Finablr appoints Bhairav Trivedi as new CEO
The resignation date of Promoth Manghat as outgoing Chief Executive is now effected on the appointment of Bhairav Trivedi.

Provider of cross-border payments, FX and payment technology Finablr PLC (LON:FIN) today announces that Bhairav Trivedi accepted his nomination to join the Board as Chief Executive Officer. His appointment is effective immediately.
Michael Tomalin, Co-Chairman of the Company and Chairman of the Nomination Committee, commented,
“I am delighted that Bhairav has joined the Board of Directors. He is an experienced business professional with over 25 years senior management experience in strategy, sales, marketing, business development and operations in the financial services sector, with deep domain expertise in emerging technologies and payments with a special focus on the consumer payment and remittance industry.”

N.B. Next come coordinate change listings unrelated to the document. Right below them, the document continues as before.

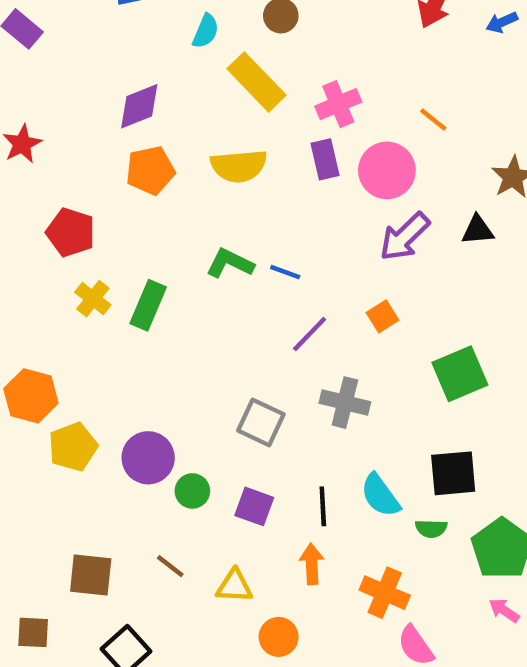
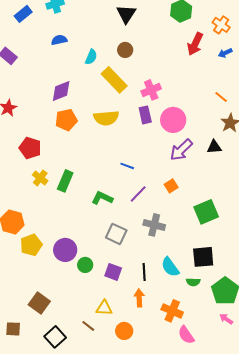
orange line: (433, 120) -> (221, 97), moved
green L-shape: (230, 263) -> (102, 198), moved
brown line: (170, 566) -> (88, 326), moved
brown square: (91, 575) -> (39, 303), turned 30

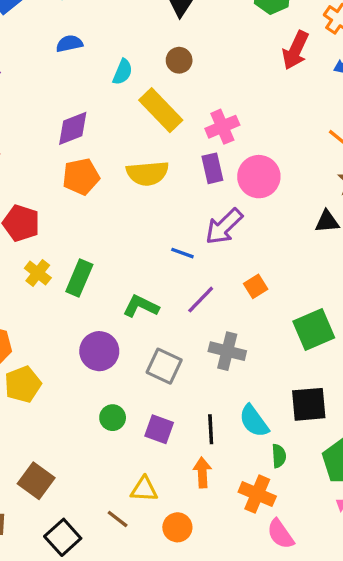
purple arrow: (181, 150) -> (224, 226), moved
purple circle: (65, 250) -> (99, 351), moved
green semicircle: (193, 282) -> (279, 456), moved, turned -96

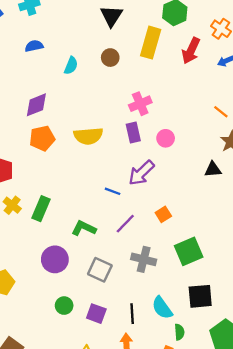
yellow rectangle: (161, 110) -> (151, 43), moved, turned 60
pink circle: (259, 177) -> (166, 138), size x0.6
green square: (314, 330) -> (189, 251), moved

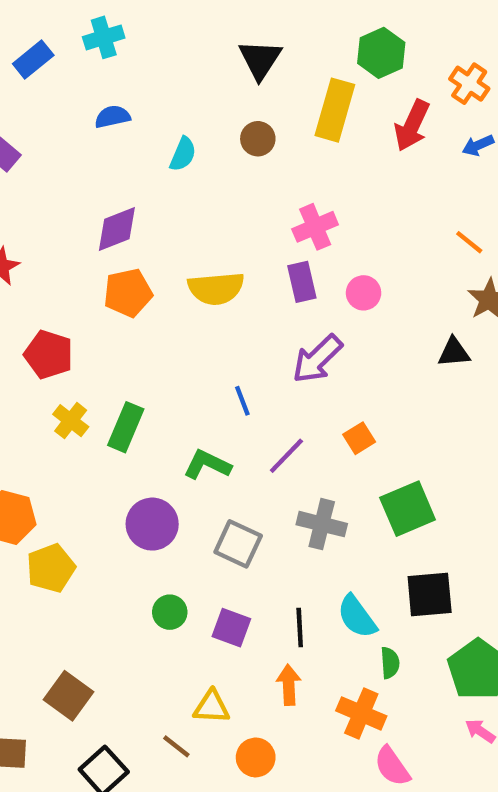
blue line: (113, 191) -> (242, 401), moved, turned 49

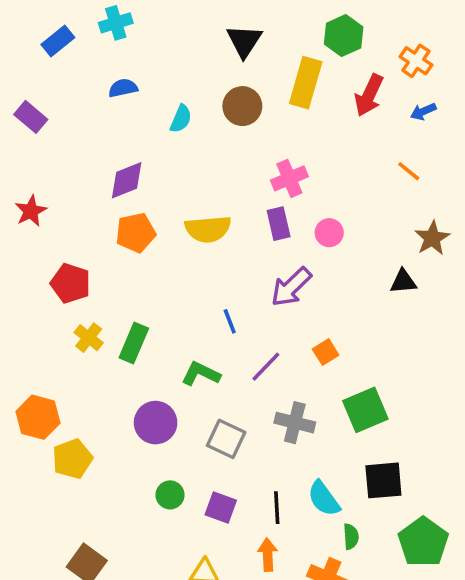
brown circle: (258, 139) -> (242, 106), size x1.4
orange line: (469, 242) -> (409, 171), moved

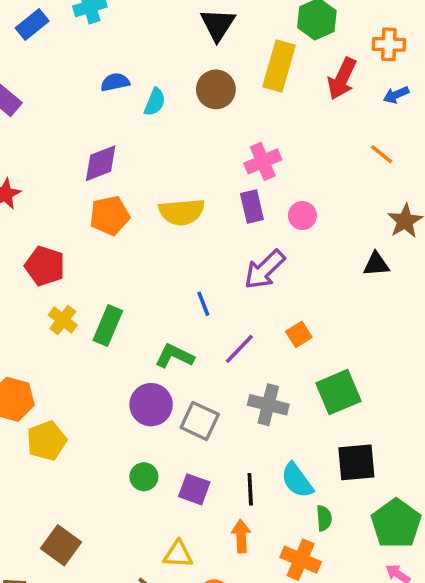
orange cross: (416, 61) -> (389, 44), turned -32
blue semicircle: (123, 88) -> (115, 82), moved
purple circle: (156, 423) -> (151, 405), moved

The resignation date of Promoth Manghat as outgoing Chief Executive is now effected on the appointment of Bhairav Trivedi.
The Company also announces that Rahul Pai, Chief Financial Officer, has resigned but has agreed to support Bhairav Trivedi until a successor is identified.
Several days ago, Finablr announced changes to its Board. Abdulrahman Basaddiq and Bassam Hage resigned as directors of the company effective March 27, 2020.
On March 30, 2020, Finablr confirmed Ernst & Young LLP’s resignation as its auditor. In their letter of resignation, EY cited “concerns arising out of recent events at the Company and NMC Health plc…the composition of the Board of the Company, the adequacy of corporate governance concerns and the recent issues that have caused the Company to commission an independent review of the Company’s financial arrangements, including of related party transactions and on and off- balance-sheet debt”.
On March 17, 2020, Finablr announced potential insolvency appointment. Prior to that, the company confirmed that the Financial Conduct Authority (FCA) agreed to the temporary suspension of listing of the shares of Finablr PLC at the request of the company.
That update was published just a couple of days after the company announced a number of factors that were placing significant constraints on its access to daily liquidity and its ability to negotiate longer term financing. Since that announcement, these constraints have become amplified, Finablr said on Monday. They are having a material adverse impact on the company’s operations, including resulting in the company no longer being able to provide certain payment processing services.